User Guide for xcube-resampling

xcube-resampling provides algorithms for up- and downsampling a gridded dataset in both spatial grids and temporal scales. It supports:

[Spatial] Simple resampling via affine transformation
[Spatial] Reprojection between coordinate reference systems (CRS)
[Spatial] Rectification of non-regular grids to regular grids
[Temporal] Up- and Downsampling in the time dimension to the frequency and method requested.

All spatial resampling methods are built around the GridMapping class, which represents a spatial grid mapping and contains all necessary information for resampling.

We first introduce the GridMapping class before explaining the three spatial resampling algorithms.

`GridMapping` – the grid mapping object

A GridMapping defines the spatial structure of a dataset. It follows the CF conventions for grid mappings and provides a standardized way to describe geospatial grids. It stores metadata such as the coordinate reference system (CRS), spatial resolution, bounding box, spatial dimensions, coordinates, and tile size (for chunked datasets).

Grids can be defined in two ways:

1D coordinates – regular grids defined by evenly spaced x/y or lat/lon axes.
2D coordinates – irregular grids where each pixel has its own pair of x/y or lat/lon coordinates.

Creating a `GridMapping` object

There are three main ways to create a GridMapping instance:

1. Regular grid mapping

Use GridMapping.regular:

from xcube_resampling.gridmapping import GridMapping

gm = GridMapping.regular(size, xy_min, xy_res, crs)

Parameter descriptions can be found here.

2. Create a grid mapping from an existing dataset

Use the GridMapping.from_dataset method:

from xcube_resampling.gridmapping import GridMapping

gm = GridMapping.from_dataset(ds)

Here, ds is a xarray.Dataset. Further optional parameters can be found here.

Note: If no grid mapping is provided for the input dataset, the resampling functions use this method to derive one.

3. Create a grid mapping from coordinates

Use the GridMapping.from_coords method:

from xcube_resampling.gridmapping import GridMapping

gm = GridMapping.from_coords(x_coords, y_coords, crs)

Here, x_coords and y_coords are xarray.Array instances, and crs is the coordinate reference system (CRS). Further details of the parameters can be found here.

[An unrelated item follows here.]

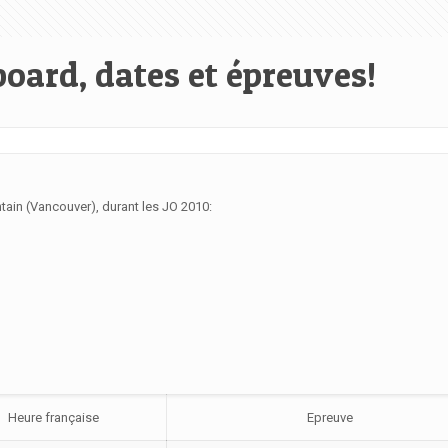
oard, dates et épreuves!
in (Vancouver), durant les JO 2010:
Heure française
Epreuve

Derive new `GridMapping` instances

You can create new grid mappings from existing ones using:

derive: change selected properties.
scale: create a scaled version of a regular grid mapping.
to_regular: convert an irregular grid mapping to a regular one.
transform: change the CRS of a grid mapping (regular → irregular with 2D coordinates).

An example is available in the Example Notebooks.

Spatial Resampling Algorithms

The function resample_in_space integrates all three resampling algorithms and automatically selects the most appropriate one:

Algorithm	Function	Selection Criteria
Affine Transformation	`affine_transform_dataset`	Source and target grids are both regular and share the same CRS.
Reprojection	`reproject_dataset`	Source and target grids are both regular but have different CRS.
Rectification	`rectify_dataset`	Source grid is irregular with 2D coordinates.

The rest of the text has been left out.